We want to prove that \(\textsf {Eval}(\textsf {ek}, \textsf {tag}, x) = \textsf {expand}_{\textsf {ek}, \textsf {tag}}(\textsf {compress}_{\textsf {ek}}(x))\) for all \(x\in \mathbb {Z}_{N^{\zeta +1}}\) and \(\textsf {tag}\ne \textsf {tag}^*\). If \(x\in \mathbb {Z}_{N^{\zeta +1}} \setminus \mathbb {Z}^*_{N^{\zeta +1}}\), then \(\textsf {Eval}(\textsf {ek}, \textsf {tag}, x) = 0\) by construction. Moreover, we have \(x = y\cdot N + z\) for \((y,z) \in \mathbb {Z}_{N^\zeta } \times \mathbb {Z}_N\) such that \(\gcd (z,N) > 1\).
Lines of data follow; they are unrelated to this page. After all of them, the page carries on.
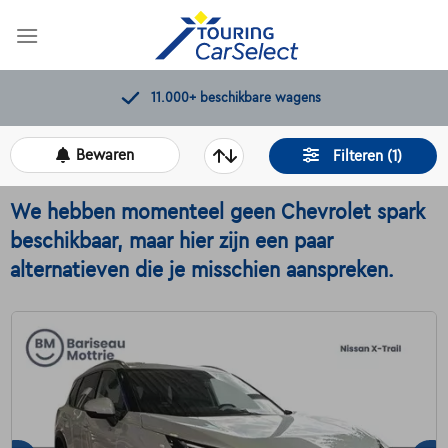
Skip
to
content
11.000+
beschikbare wagens
Bewaren
Filteren (1)
We hebben momenteel geen Chevrolet spark
beschikbaar, maar hier zijn een paar
alternatieven die je misschien aanspreken.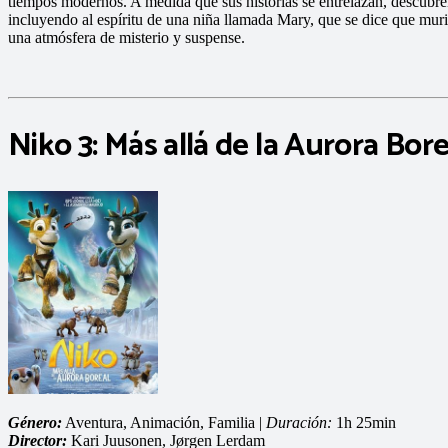
tiempos modernos. A medida que sus historias se entrelazan, descubren
incluyendo al espíritu de una niña llamada Mary, que se dice que mur
una atmósfera de misterio y suspense.
Niko 3: Más allá de la Aurora Bore
Género:
Aventura, Animación, Familia |
Duración:
1h 25min
Director:
Kari Juusonen, Jørgen Lerdam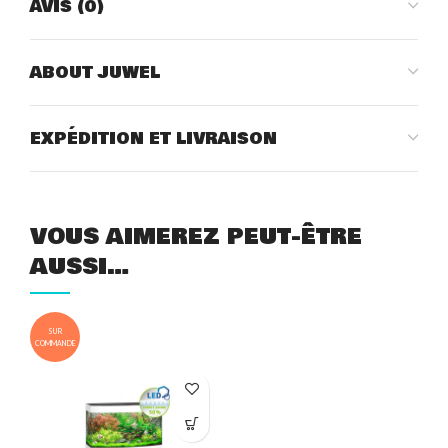
AVIS (0)
ABOUT JUWEL
EXPÉDITION ET LIVRAISON
VOUS AIMEREZ PEUT-ÊTRE
AUSSI…
SUR
COMMANDE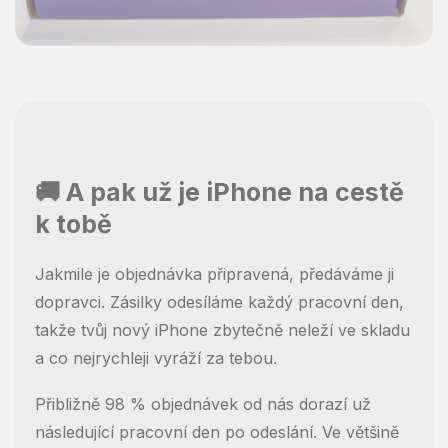
🚚 A pak už je iPhone na cestě
k tobě
Jakmile je objednávka připravená, předáváme ji
dopravci. Zásilky odesíláme každý pracovní den,
takže tvůj nový iPhone zbytečně neleží ve skladu
a co nejrychleji vyráží za tebou.
Přibližně 98 % objednávek od nás dorazí už
následující pracovní den po odeslání. Ve většině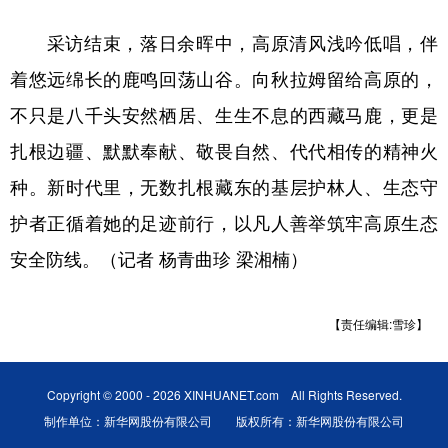
采访结束，落日余晖中，高原清风浅吟低唱，伴
着悠远绵长的鹿鸣回荡山谷。向秋拉姆留给高原的，
不只是八千头安然栖居、生生不息的西藏马鹿，更是
扎根边疆、默默奉献、敬畏自然、代代相传的精神火
种。新时代里，无数扎根藏东的基层护林人、生态守
护者正循着她的足迹前行，以凡人善举筑牢高原生态
安全防线。（记者 杨青曲珍 梁湘楠）
【责任编辑:雪珍】
Copyright © 2000 - 2026 XINHUANET.com All Rights Reserved.
制作单位：新华网股份有限公司 版权所有：新华网股份有限公司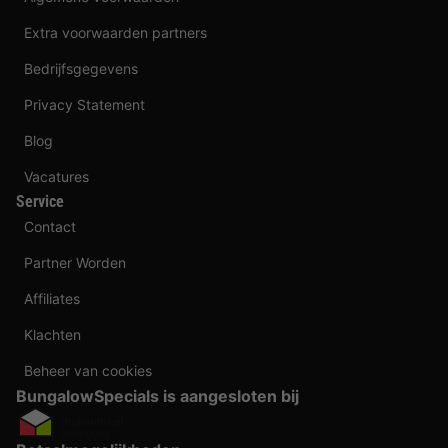
Extra voorwaarden partners
Bedrijfsgegevens
Privacy Statement
Blog
Vacatures
Service
Contact
Partner Worden
Affiliates
Klachten
Beheer van cookies
BungalowSpecials is aangesloten bij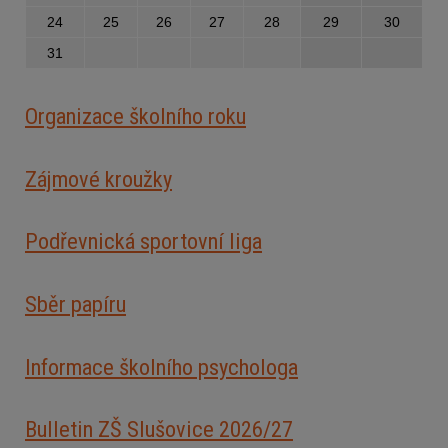
24
25
26
27
28
29
30
31
Organizace školního roku
Zájmové kroužky
Podřevnická sportovní liga
Sběr papíru
Informace školního psychologa
Bulletin ZŠ Slušovice 2026/2
7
Thus, \(\textsf {compress}_{\textsf {ek}}(x)\) outputs \(\mathsf {List}\) containing only 0 and step 2 in \(\textsf {expand}_{\textsf {ek}, \textsf {tag}}(\mathsf {List})\) recovers exactly 0. Otherwise, suppose \(x\in \mathbb {Z}^*_{N^{\zeta +1}}\). Our main observation is that for \(i = \min _{j\in [t]}(\textsf {tag}_j \ne \textsf {tag}^*_j)\), the value \(x_i\) will uniquely determine \(x_t\), by the fact that \(\psi _{\zeta }\) is an isomorphism from Theorem 2. Moreover, because \(\textsf {tag}_i \ne \textsf {tag}^*_i\) and \(\textsf {tag}_k = \textsf {tag}^*_k\) for all \(k < i\), we have

$$ x_i = (\alpha ^{y_{i-1}}_{i-1, b}\cdot z_{i-1})^{N^\zeta } \text { (mod } N^{\zeta +1} \text {)} $$

and the sequence \((x_0, \dots , x_{i-1} = y_{i-1}\cdot N + z_{i-1})\) stays the same as if the input tag is \(\textsf {tag}^*\). By definition of \(\textsf {sibling}_i\), it is easily verified that the loop 5 in \(\textsf {compress}_\textsf {ek}\) constructs \(\mathsf {List}\) such that \(\mathsf {List}[i] = x_i\) and \(i = \min _{j\in [t]}(\textsf {tag}_j \ne \textsf {tag}^*_j)\). Finally, the loop 5 in \(\textsf {expand}_{\textsf {ek},\textsf {tag}}(\mathsf {List})\) performs exactly the same computation as \(\textsf {Eval}(\textsf {ek}, \textsf {tag}, x)\) would do, starting from i. Hence, the equality \(\textsf {Eval}(\textsf {ek}, \textsf {tag}, x) = \textsf {expand}_{\textsf {ek}, \textsf {tag}}(\textsf {compress}_{\textsf {ek}}(x))\) is justified.    \(\square \)

Remark 1

The domain is \(\mathbb {Z}_{N^{\zeta +1}}\) and its size is \(\log (N^{\zeta +1}) = (\zeta +1)\log N\). Moreover, by setting the tag length \(t = O(\lambda )\) and the exponent \(\zeta = \omega (\lambda )\) so that our CALBO-TDFs can be used for the applications to randomness extractors in [23, Corollary 5.12], the lossiness rate of the above construction becomes

$$ \frac{(\zeta +1)\log N - \log (2\cdot N^t)}{(\zeta +1)\log N} = 1 - \frac{t}{\zeta +1} - \frac{1}{(\zeta +1)\log N} = 1 - o(1) $$

and is indeed better than what the \(\textsf {LWE}\)-based CALBO-TDF achieves, which is \(1 - \varTheta (1)\) by the parameter choices.